2. The super-resolution reconstruction model for efficient multi-attention feature fusion according to claim 1, wherein the deep feature extraction module comprises 8 Progressive Feature Fusion Blocks (PFFB);

the PFFB carries out C shuffle on each feature extracted by the EMAB block, then two adjacent features processed by Cshuffle are connected, and C shuffle is carried out again to improve the generalization capability of the network, 1 × 1 convolution is used for removing redundant information, and the generated result is subjected to feature fusion with the information operated by the C shuffle; the operation is repeated among the EMAB blocks in the PFFB, so that local information is gradually collected and feature fusion is carried out, feature transmission is enhanced, and the accuracy of the reconstructed image is improved; finally, inputting the characteristic x by residual error learning _i The output characteristic x of the ith (i =0,1, \ 8230;, 7) PFFB block is obtained by superposition with the fused characteristics _i+1 LR image information is utilized to the maximum extent to relieve the loss of the features in the transmission process;

3. The Progressive Feature Fusion Block (PFFB) of claim 2, wherein four efficient multi-attention blocks (EMAB) are employed in the PFFB to extract features layer by layer;

the one-dimensional convolution can efficiently realize local cross-channel interaction, and the mutual communication between the local cross-channel interaction and the local cross-channel interaction is completed by capturing the local cross-channel information, so that the effective channel attention is learned.

4. The high-efficiency multi-attention feature fusion super-resolution reconstruction model of claim 1, wherein the multi-scale field blocks RFB _ x in the reconstruction module are formed by combining 1 x 1, 3 x 3, 1 x 3 and 3 x 1 convolution kernels;

5. A super-resolution reconstruction method for efficient multi-attention feature fusion is characterized by comprising the following steps:

6. The efficient multi-attention feature fusion super-resolution reconstruction method according to claim 5, wherein the feature extraction module of S2 implements deep feature extraction as follows,

x ₀ ＝f _IFE (I _LR ) (1)

mapping function, x, for the i (i =0,1, \8230;, 7) th progressive feature fusion block PFFB _i+1 The deep features extracted by the ith PFFB of the feature extraction module.

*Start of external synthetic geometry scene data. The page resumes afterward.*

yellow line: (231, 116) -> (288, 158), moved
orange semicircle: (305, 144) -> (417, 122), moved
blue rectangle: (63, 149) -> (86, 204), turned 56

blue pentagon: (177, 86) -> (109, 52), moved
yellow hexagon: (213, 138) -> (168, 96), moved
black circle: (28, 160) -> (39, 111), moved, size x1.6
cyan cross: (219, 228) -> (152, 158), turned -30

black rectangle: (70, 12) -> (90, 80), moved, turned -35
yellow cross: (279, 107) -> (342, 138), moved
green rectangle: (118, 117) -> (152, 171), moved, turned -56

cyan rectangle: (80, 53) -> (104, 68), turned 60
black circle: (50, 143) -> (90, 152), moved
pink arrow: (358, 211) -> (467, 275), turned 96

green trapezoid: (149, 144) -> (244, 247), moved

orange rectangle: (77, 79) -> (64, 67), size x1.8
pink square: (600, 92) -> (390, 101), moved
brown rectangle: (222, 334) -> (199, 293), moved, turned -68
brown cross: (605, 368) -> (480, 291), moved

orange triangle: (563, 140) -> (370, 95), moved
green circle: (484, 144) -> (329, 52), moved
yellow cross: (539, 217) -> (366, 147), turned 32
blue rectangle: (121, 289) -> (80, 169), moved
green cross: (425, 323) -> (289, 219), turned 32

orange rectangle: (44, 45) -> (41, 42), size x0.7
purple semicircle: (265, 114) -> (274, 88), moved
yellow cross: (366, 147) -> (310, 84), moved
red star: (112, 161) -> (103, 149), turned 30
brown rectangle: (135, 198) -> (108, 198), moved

7. The method for super-resolution reconstruction with efficient multi-attention feature fusion according to claim 5, wherein the reconstruction module of S3 utilizes RFBx to enhance the extracted deep features by,

x _e ＝f _{RFB_x} (x ₈ ) (3)

wherein f is _{RFB_x} For the deep feature x extracted by 8 PFFB blocks using RFB _ x ₈ Function to perform enhancement, x _e For enhancing the result, i.e. multi-dimensional features of the RFB _ x output。

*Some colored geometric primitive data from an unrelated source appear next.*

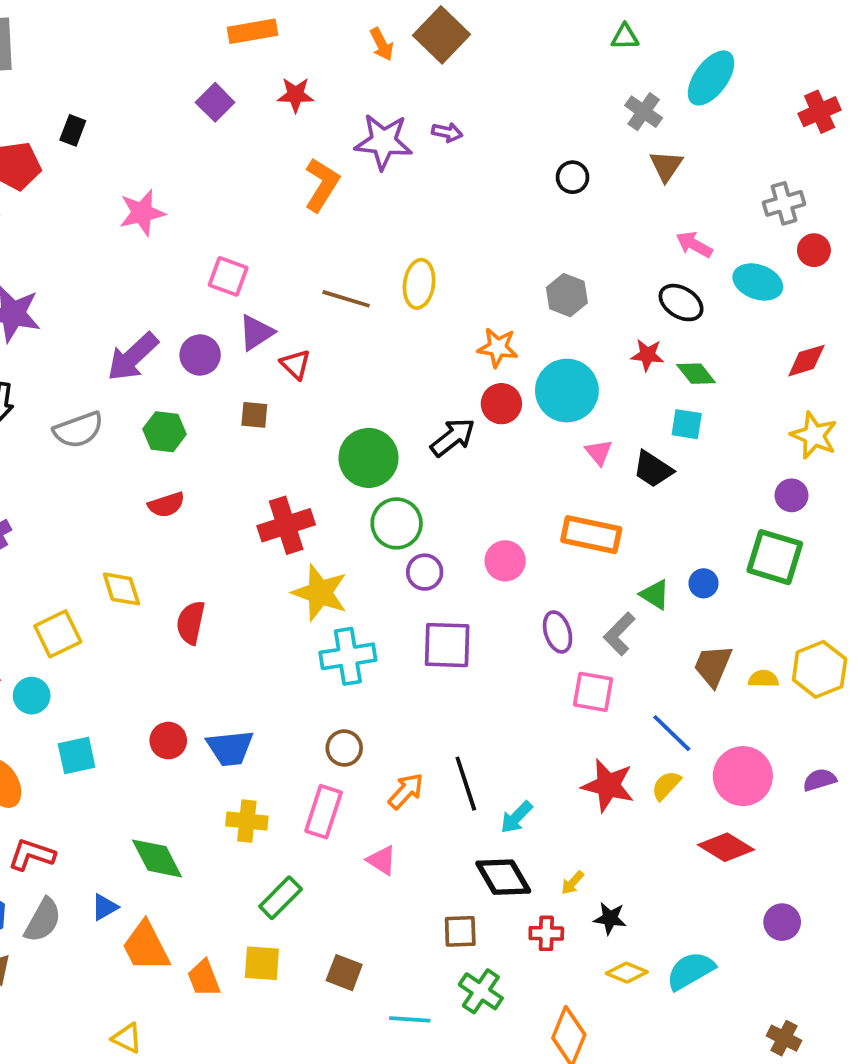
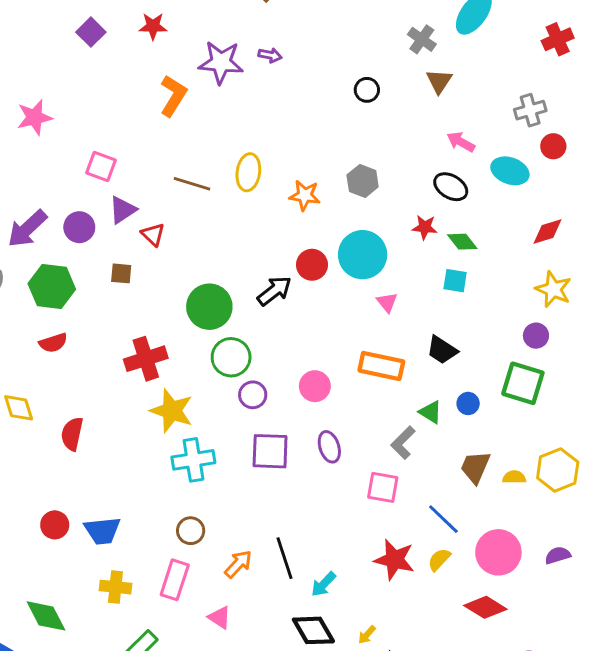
orange star: (498, 347) -> (305, 195), moved
green hexagon: (165, 432) -> (52, 286), size x1.4
black trapezoid: (653, 469) -> (442, 350), moved
purple ellipse: (558, 632) -> (329, 447), moved

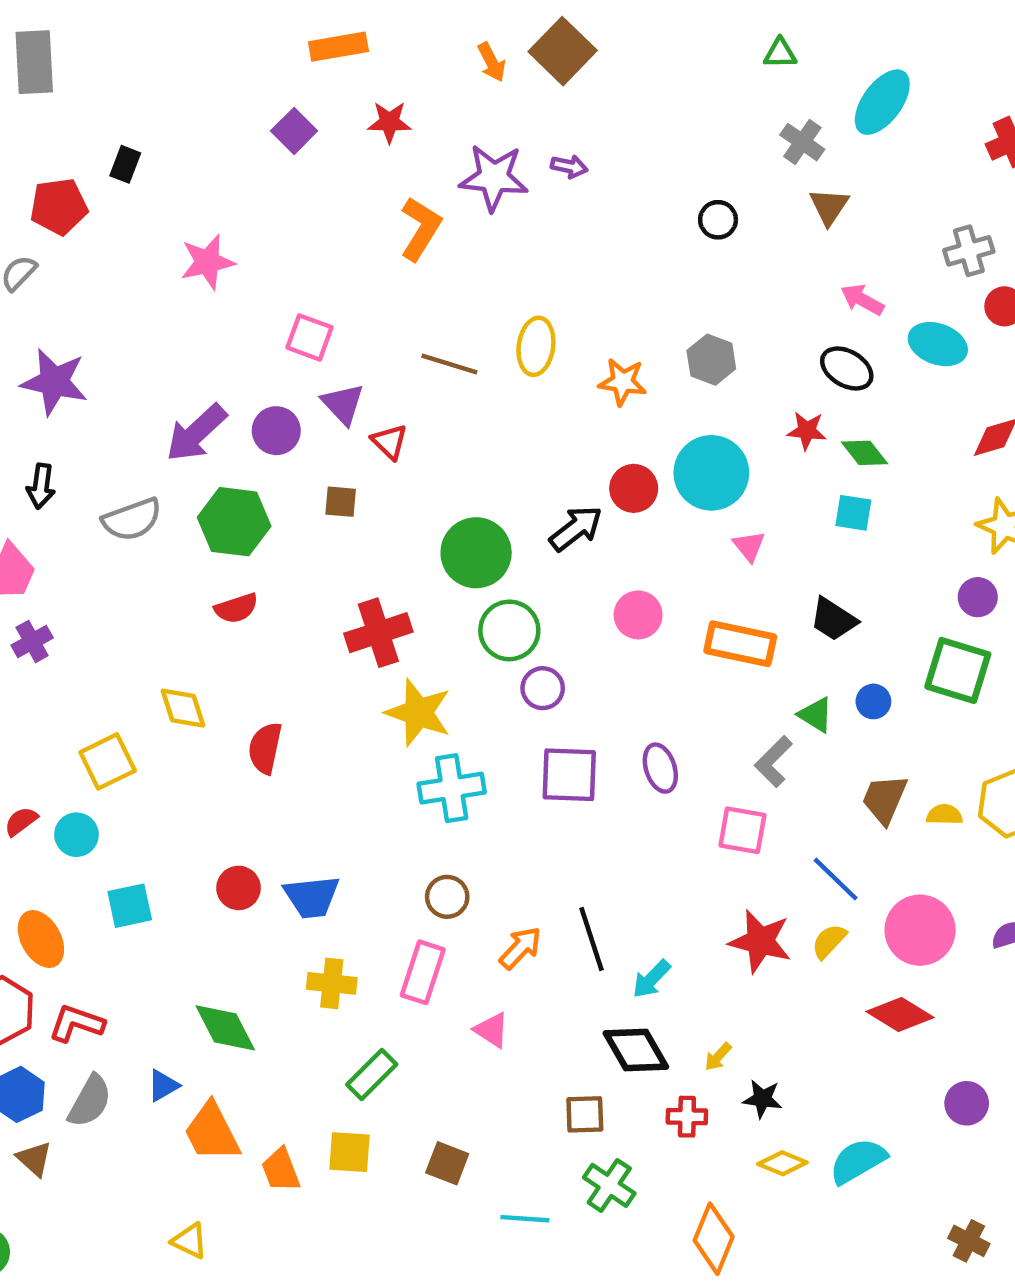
purple triangle: (123, 210) -> (343, 404), turned -40
pink circle: (315, 386) -> (638, 615), moved

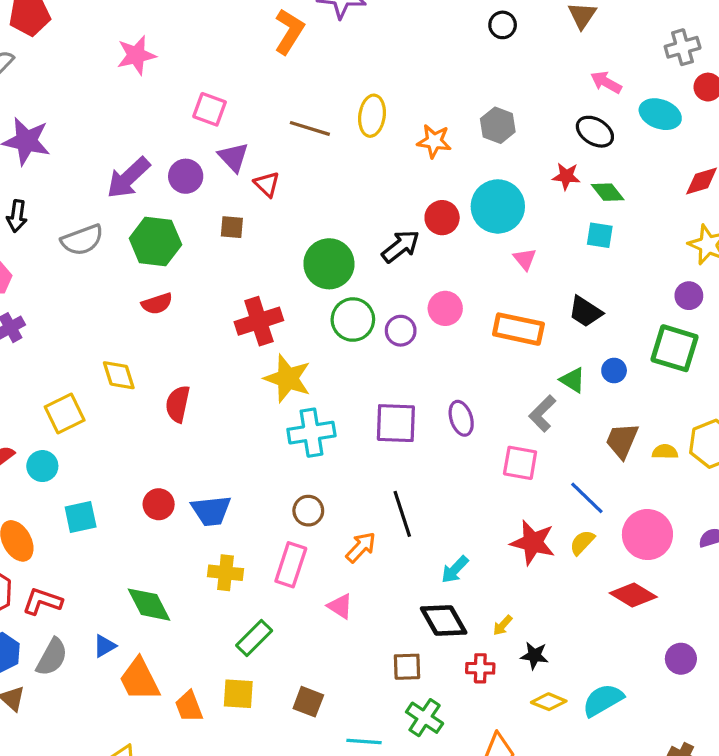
purple circle: (543, 688) -> (401, 331), moved
black line: (591, 939) -> (402, 514), moved

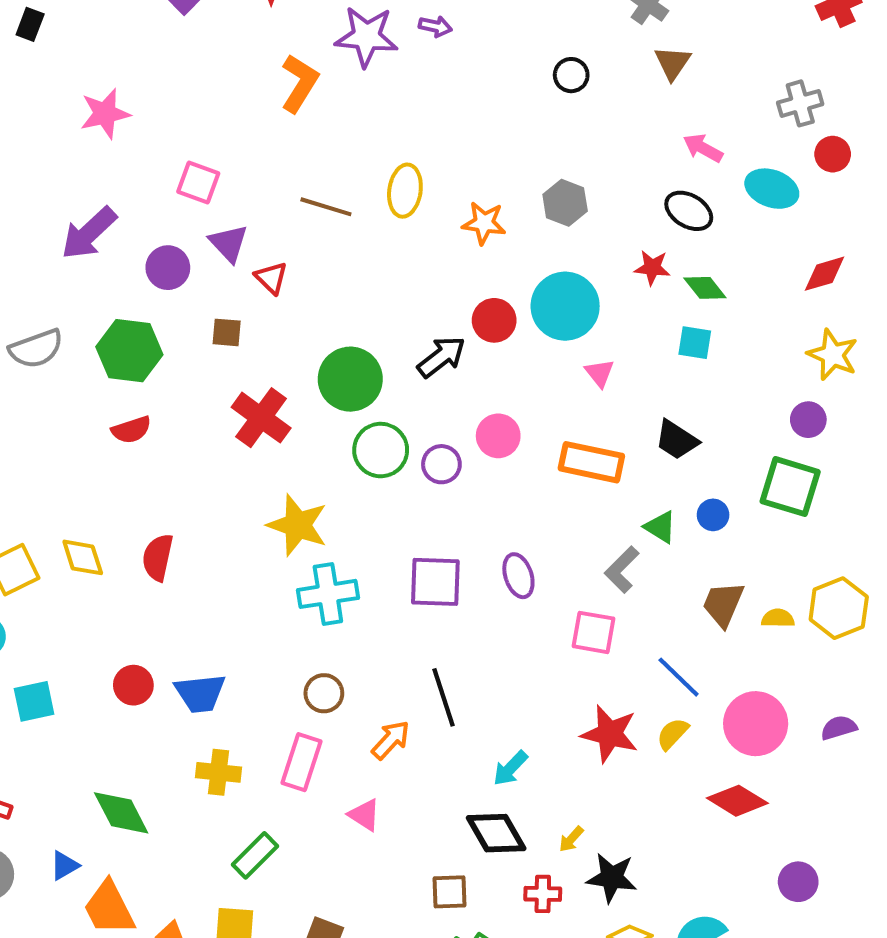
purple arrow: (128, 178) -> (89, 233), moved
red cross: (259, 321) -> (261, 418), moved, turned -36
yellow diamond: (119, 375) -> (83, 557), moved
black star: (534, 656) -> (612, 878), size x1.4

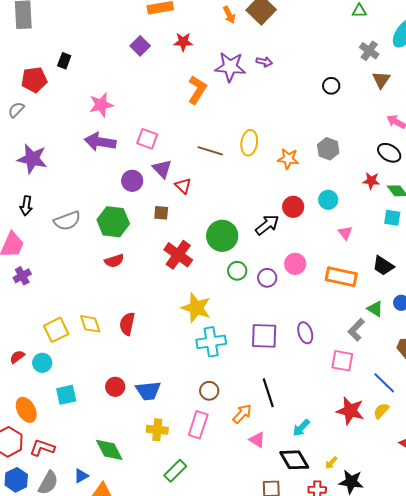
purple arrow: (89, 233) -> (100, 142), moved, turned 52
cyan circle: (565, 306) -> (328, 200), size x0.6
green circle: (381, 450) -> (237, 271), size x0.7
pink triangle: (364, 815) -> (257, 440), moved

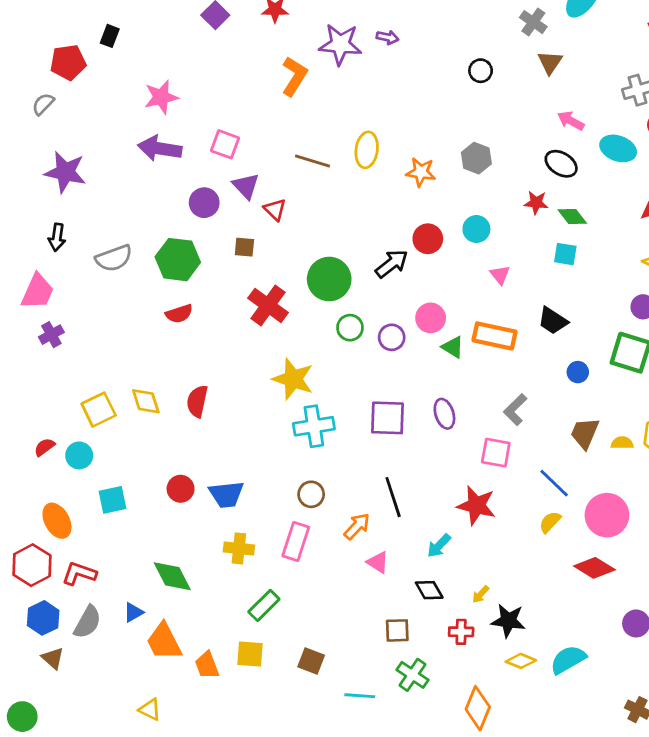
green triangle: (375, 309) -> (453, 347), moved
red star: (350, 411) -> (476, 505), moved
black diamond: (294, 460) -> (429, 590), size x0.7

8. The method for reconstructing super-resolution features with high efficiency and multi-attention feature fusion according to claim 5, wherein S4 completes the reconstruction according to the following formula,

I _SR ＝f _P (x _e )+f _up (I _LR ) (4)

wherein, f _P Is to enhance the result x _e Performing 3 x 3 convolution and sub-pixel convolution operations, f _up Is to perform a bicubic upsampling operation on the input low-resolution LR image, I _SR Is the final super-resolution SR image.

9. An electronic device, characterized in that image reconstruction is achieved with a method according to any one of claims 5 to 8.

10. A computer storage medium, characterized in that at least one program instruction is stored in the storage medium, which at least one program instruction is loaded and executed by a processor to implement the image reconstruction method according to any one of claims 5 to 8.